The choline incorporation pathway: primary mechanism for de novo lecithin synthesis in fetal primate lung

Comparative Study

The choline incorporation pathway: primary mechanism for de novo lecithin synthesis in fetal primate lung

M F Epstein et al. Pediatr Res. 1975 Aug.

Abstract

The two pathways of de novo lecithin synthesis, choline incorporation (I) and phosphatidylethanolamine methylation (II), were examined in lung slices from rhesus monkey fetuses throughout the last half of gestation. Incorporation rates of pathway-specific radioactive precursors were used as a measure of lecithin production. At all stages of development studied, pathway I incorporated 10-50 times more precursor ([14C]choline) into lecithin than did pathway II ([14C]methionine or [14C]ethanolamine).

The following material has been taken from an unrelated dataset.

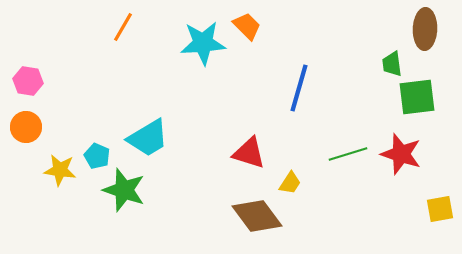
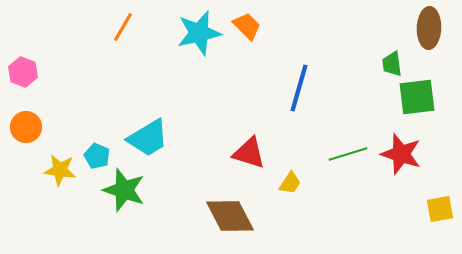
brown ellipse: moved 4 px right, 1 px up
cyan star: moved 4 px left, 10 px up; rotated 9 degrees counterclockwise
pink hexagon: moved 5 px left, 9 px up; rotated 12 degrees clockwise
brown diamond: moved 27 px left; rotated 9 degrees clockwise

In addition, although methylation activity did not change significantly during gestation, choline incorporation showed three distinct phases: (1) a stable, relatively low rate in early gestation, (2) an abrupt, twofold increase at approximately 90 percent of term, and (3) a return to lower activity levels in late gestation. This correlates with reports that lung lecithin concentration in fetal primates increases significantly in the last 10 percent of gestation. The lecithin to spingomyelin (L/S) ratios measured in amniotic fluid samples obtained at abdominal delivery were compared with pathway activities in lung slices from the same fetuses. Significant correlation was found between the amniotic fluid L/S ratio and pathway I activity (r = 0.77, P less than 0.001); in contrast, pathway II activity showed no relationship to the amniotic fluid L/S ratio. Thus, the L/S ratio appears to be a reflection of lung lecithin synthesis through the choline pathway. The conclusion that the choline pathway is the primary route of de novo lecithin synthesis in the nonhuman fetal primate lung is supported by three lines of evidence, (1) the predominance of choline incorporation into lecithin, (2) the late gestational rise in conversion of choline to lecithin, and (3) the correlation between pathway I activity and both lung lecithin concentration and amniotic fluid L/S ratio.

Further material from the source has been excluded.